From the light reflected by the principle of gradation; from what we know of the laws of variation; from the changes which have taken place in many of our domesticated birds; and, lastly, from the character (as we shall hereafter more clearly see) of the immature plumage of young birds—we can sometimes indicate with a certain amount of confidence, the probable steps by which the males have acquired their brilliant plumage and various ornaments; yet in many cases we are involved in darkness. Mr. Gould several years ago pointed out to me a humming-bird, the Urosticte benjamini, remarkable from the curious differences presented by the two sexes. The male, besides a splendid gorget, has greenish-black tail-feathers, with the four central ones tipped with white; in the female, as with most of the allied species, the three outer tail-feathers on each side are tipped with white, so that the male has the four central, whilst the female has the six exterior feathers ornamented with white tips. What makes the case curious is that, although the colouring of the tail differs remarkably in both sexes of many kinds of humming-birds, Mr. Gould does not know a single species, besides the Urosticte, in which the male has the four central feathers tipped with white.

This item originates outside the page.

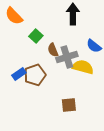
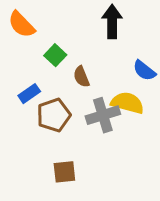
gray cross: (67, 57) -> (103, 115), moved
blue rectangle: (19, 74) -> (29, 94), moved
brown square: (69, 105) -> (64, 172), moved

The Duke of Argyll, in commenting on this case,[196] passes over sexual selection, and asks, “What explanation does the law of natural selection give of such specific varieties as these?” He answers “none whatever;” and I quite agree with him. But can this be so confidently said of sexual selection? Seeing in how many ways the tail-feathers of humming-birds differ, why should not the four central feathers have varied in this one species alone, so as to have acquired white tips? The variations may have been gradual, or somewhat abrupt as in the case recently given of the humming-birds near Bogota, in which certain individuals alone have the “central tail-feathers tipped with beautiful green.” In the female of the Urosticte I noticed extremely minute or rudimental white tips to the two outer of the four central black tail-feathers; so that here we have an indication of change of some kind in the plumage of this species. If we grant the possibility of the central tail-feathers of the male varying in whiteness, there is nothing strange in such variations having been sexually selected. The white tips, together with the small white ear-tufts, certainly add, as the Duke of Argyll admits, to the beauty of the male; and whiteness is apparently appreciated by other birds, as may be inferred from such cases as the snow-white male of the Bell-bird. The statement made by Sir E. Heron should not be forgotten, namely that his peahens, when debarred from access to the pied peacock, would not unite with any other male, and during that season produced no offspring. Nor is it strange that variations in the tail-feathers of the Urosticte should have been specially selected for the sake of ornament, for the next succeeding genus in the family takes its name of Metallura from the splendour of these feathers. Mr. Gould, after describing the peculiar plumage of the Urosticte, adds, “that ornament and variety is the sole object, I have myself but little doubt.”[197] If this be admitted, we can perceive that the males which were decked in the most elegant and novel manner would have gained an advantage, not in the ordinary struggle for life, but in rivalry with other males, and would consequently have left a larger number of offspring to inherit their newly-acquired beauty.

CHAPTER XV.

Birds—continued.

Discussion why the males alone of some species, and both sexes of other species, are brightly coloured—On sexually-limited inheritance, as applied to various structures and to brightly-coloured plumage—Nidification in relation to colour—Loss of nuptial plumage during the winter.

We have in this chapter to consider, why with many kinds of birds the female has not received the same ornaments as the male; and why with many others, both sexes are equally, or almost equally, ornamented? In the following chapter we shall consider why in some few rare cases the female is more conspicuously coloured than the male.